Apesar disso, o conflito adicionado nos últimos dois episódios é suficiente para oferecer um desfecho digno, trabalhando algo que havia ficado diluído logo depois do E03: o embate interno de Matt entre sua vida de advogado e a de justiceiro mascarado, algo que surge em ótima forma no E13, fechando bem a temporada e ainda oferecendo a esperada evolução de uniforme (que também representa a aceitação do protagonista quanto a vida que escolheu levar).
Tecnicamente impecável durante toda sua empreitada, essa temporada deu sinais de cansaço, de falta de direção e de que poderia ser, a qualquer momento, canibalizada pela própria ambição. Por sorte, conseguiu oferecer ao espectador momentos inteligentes quando se propôs a ilustrar a ação do herói cego e coreografias empolgantes e brutais nas sequências de lutas (que foram várias e jamais repetitivas).
Basicamente, Demolidor entregou uma temporada muito mais focada em desenvolver um universo urbano cruel e violento (e consegue, dando ao fã aquilo que ele sempre quis ver desde que o herói sofreu sua reformulação definitiva nas mãos de Frank Miller) do que em criar empatia de seus personagens com o espectador. Apesar de surgir solto e carismático em um primeiro momento, Foggy Nelson, interpretado por Elden Henson, acaba se tornando uma figura irritante e mal resolvida, já que, como citado, o roteiro atropela o que vinha trabalhando na parceria com Karen (que já se apresenta como elemento falho desde o início, mas nem por isso deveria ser abandonado sem mais nem menos). Já o Rei do Crime sofre com uma exagerada fragilização que, embora seja muito inspirada por histórias recentes, parece se esquecer que essa abordagem nos quadrinhos só funcionou por conta de 40 anos de construção de um dos maiores vilões da Marvel (e que se apresentou, na época, como fundamental para compreensão de uma trama maior e bem amarrada). Na série, esse elemento sabota a própria ambição de tornar Fisk um antagonista multifacetado para torná-lo apenas um bandido constantemente a ponto de desabar em um ataque de melancolia.

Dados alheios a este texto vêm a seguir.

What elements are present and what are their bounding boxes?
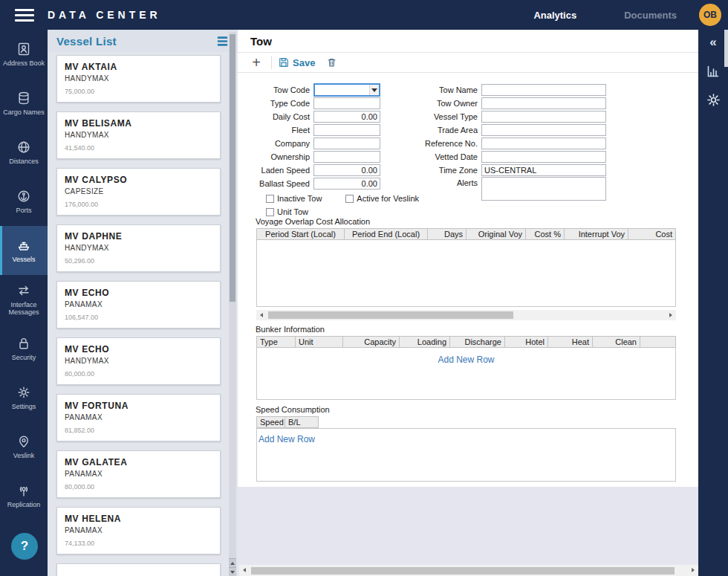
column-header: Heat xyxy=(548,337,593,347)
voyage-table-scrollbar[interactable] xyxy=(256,310,676,320)
scroll-right-button[interactable] xyxy=(688,565,698,575)
avatar[interactable]: OB xyxy=(699,4,721,26)
vessel-card-partial[interactable] xyxy=(56,563,221,576)
scrollbar-thumb[interactable] xyxy=(251,567,675,575)
tow-code-select[interactable] xyxy=(313,83,380,97)
reference-no-input[interactable] xyxy=(481,137,606,149)
vessel-card[interactable]: MV ECHO PANAMAX 106,547.00 xyxy=(56,281,221,329)
nav-analytics[interactable]: Analytics xyxy=(533,10,576,21)
chart-panel-button[interactable] xyxy=(706,64,721,79)
column-header: Discharge xyxy=(450,337,505,347)
column-header: Clean xyxy=(593,337,640,347)
type-code-input[interactable] xyxy=(313,97,380,109)
vessel-dwt: 80,000.00 xyxy=(65,483,212,491)
sidebar-item-distances[interactable]: Distances xyxy=(0,128,48,177)
sidebar-item-cargo-names[interactable]: Cargo Names xyxy=(0,79,48,128)
sidebar-item-security[interactable]: Security xyxy=(0,324,48,373)
page-scrollbar[interactable] xyxy=(724,30,728,576)
gear-icon xyxy=(706,92,721,108)
fleet-input[interactable] xyxy=(313,124,380,136)
nav-documents[interactable]: Documents xyxy=(624,10,677,21)
sidebar-item-replication[interactable]: Replication xyxy=(0,471,48,520)
company-input[interactable] xyxy=(313,137,380,149)
inactive-tow-label: Inactive Tow xyxy=(277,194,322,203)
speed-consumption-table: Speed B/L Add New Row xyxy=(256,416,676,482)
ship-icon xyxy=(16,238,31,253)
speed-consumption-title: Speed Consumption xyxy=(256,405,330,414)
scroll-left-button[interactable] xyxy=(239,565,250,575)
exchange-arrows-icon xyxy=(16,283,31,298)
page-title: Tow xyxy=(250,35,272,48)
tow-name-input[interactable] xyxy=(481,84,606,96)
alerts-textarea[interactable] xyxy=(481,177,606,201)
unit-tow-label: Unit Tow xyxy=(277,207,308,216)
scrollbar-thumb[interactable] xyxy=(724,30,728,67)
sidebar-item-label: Distances xyxy=(9,158,39,165)
vessel-list-scrollbar[interactable] xyxy=(229,32,236,576)
inactive-tow-checkbox[interactable] xyxy=(266,195,274,203)
app-title: DATA CENTER xyxy=(48,9,161,21)
tow-owner-input[interactable] xyxy=(481,97,606,109)
vessel-type: HANDYMAX xyxy=(65,131,212,139)
column-header: Period End (Local) xyxy=(345,229,428,239)
delete-button[interactable] xyxy=(327,57,337,68)
main-horizontal-scrollbar[interactable] xyxy=(239,565,698,576)
tow-code-label: Tow Code xyxy=(243,85,313,94)
collapse-icon[interactable]: « xyxy=(709,36,716,49)
laden-speed-input[interactable] xyxy=(313,164,380,176)
arrow-left-icon xyxy=(243,568,246,572)
sidebar-item-address-book[interactable]: Address Book xyxy=(0,30,48,79)
help-button[interactable]: ? xyxy=(11,533,38,560)
vessel-dwt: 80,000.00 xyxy=(65,370,212,378)
vessel-type: CAPESIZE xyxy=(65,187,212,195)
scroll-left-button[interactable] xyxy=(256,310,267,320)
arrow-right-icon xyxy=(692,568,695,572)
settings-panel-button[interactable] xyxy=(706,92,721,108)
sidebar-item-settings[interactable]: Settings xyxy=(0,373,48,422)
sidebar-item-vessels[interactable]: Vessels xyxy=(0,226,48,275)
unit-tow-checkbox[interactable] xyxy=(266,208,274,216)
daily-cost-input[interactable] xyxy=(313,111,380,123)
scroll-up-button[interactable] xyxy=(229,558,236,567)
bunker-add-new-row-link[interactable]: Add New Row xyxy=(438,355,494,365)
vessel-card[interactable]: MV AKTAIA HANDYMAX 75,000.00 xyxy=(56,55,221,103)
sidebar-item-veslink[interactable]: Veslink xyxy=(0,422,48,471)
column-header: Hotel xyxy=(505,337,548,347)
vessel-card[interactable]: MV ECHO HANDYMAX 80,000.00 xyxy=(56,337,221,385)
sidebar-item-ports[interactable]: Ports xyxy=(0,177,48,226)
menu-icon[interactable] xyxy=(15,6,34,25)
vessel-card[interactable]: MV CALYPSO CAPESIZE 176,000.00 xyxy=(56,168,221,216)
vessel-type-input[interactable] xyxy=(481,111,606,123)
vessel-card[interactable]: MV HELENA PANAMAX 74,133.00 xyxy=(56,507,221,554)
database-icon xyxy=(16,91,31,106)
sidebar-item-interface-messages[interactable]: Interface Messages xyxy=(0,275,48,324)
vessel-dwt: 81,852.00 xyxy=(65,427,212,434)
add-button[interactable]: + xyxy=(248,54,264,71)
vessel-list-title: Vessel List xyxy=(56,35,216,48)
vessel-list-panel: Vessel List MV AKTAIA HANDYMAX 75,000.00… xyxy=(48,30,238,576)
arrow-down-icon xyxy=(230,571,235,574)
vessel-card[interactable]: MV GALATEA PANAMAX 80,000.00 xyxy=(56,450,221,498)
speed-add-new-row-link[interactable]: Add New Row xyxy=(259,434,315,444)
scrollbar-thumb[interactable] xyxy=(268,311,513,319)
save-button[interactable]: Save xyxy=(279,57,315,68)
type-code-label: Type Code xyxy=(243,99,313,108)
vessel-list-header: Vessel List xyxy=(48,30,238,52)
active-for-veslink-checkbox[interactable] xyxy=(345,195,354,203)
scroll-down-button[interactable] xyxy=(229,567,236,576)
vessel-card[interactable]: MV BELISAMA HANDYMAX 41,540.00 xyxy=(56,111,221,159)
time-zone-input[interactable] xyxy=(481,164,606,176)
time-zone-label: Time Zone xyxy=(411,166,481,175)
sidebar-item-label: Vessels xyxy=(12,256,35,263)
company-label: Company xyxy=(243,139,313,148)
ballast-speed-input[interactable] xyxy=(313,178,380,190)
trade-area-input[interactable] xyxy=(481,124,606,136)
vetted-date-input[interactable] xyxy=(481,151,606,163)
list-icon[interactable] xyxy=(216,35,229,48)
ownership-input[interactable] xyxy=(313,151,380,163)
scrollbar-thumb[interactable] xyxy=(230,34,235,302)
scroll-right-button[interactable] xyxy=(666,310,676,320)
vessel-card[interactable]: MV FORTUNA PANAMAX 81,852.00 xyxy=(56,394,221,441)
vessel-card[interactable]: MV DAPHNE HANDYMAX 50,296.00 xyxy=(56,224,221,272)
vessel-card-list: MV AKTAIA HANDYMAX 75,000.00 MV BELISAMA… xyxy=(56,55,221,576)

Enfim, mesmo com altos e baixos, o saldo acaba se tornando positivo. A experiência de conferir uma adaptação de quadrinhos com o nível de violência apresentado, somada a uma direção de fotografia inspirada não apenas pelas paletas de cores do material original, mas por filmes policiais dos anos 70 e 80 e por um cuidado exemplar na construção deste outro lado do universo Marvel, se torna muito satisfatória, mesmo com uma trama arrastada e que deixa pontas soltas sem muito propósito (apresentar a motivação de Melvin Potter apenas no último momento, por exemplo, se torna um desperdício, já que o coadjuvante poderia oferecer um drama mais convincente do que o forçado por outros personagens). Resta aguardar para que, na segunda temporada, que deve acontecer, levando em conta o sucesso que o programa fez durante o final de semana de estreia na Netflix, a série consiga estabelecer melhor o equilíbrio entre ritmo e desenvolvimento de personagens (que também precisa ser melhorado, excluindo motivações clichês e a direção um tanto insegura) e entenda que para se equiparar à colegas do gênero drama, precisa oferecer algo mais além de litros de sangue (mesmo que os fãs se contentem apenas com isso).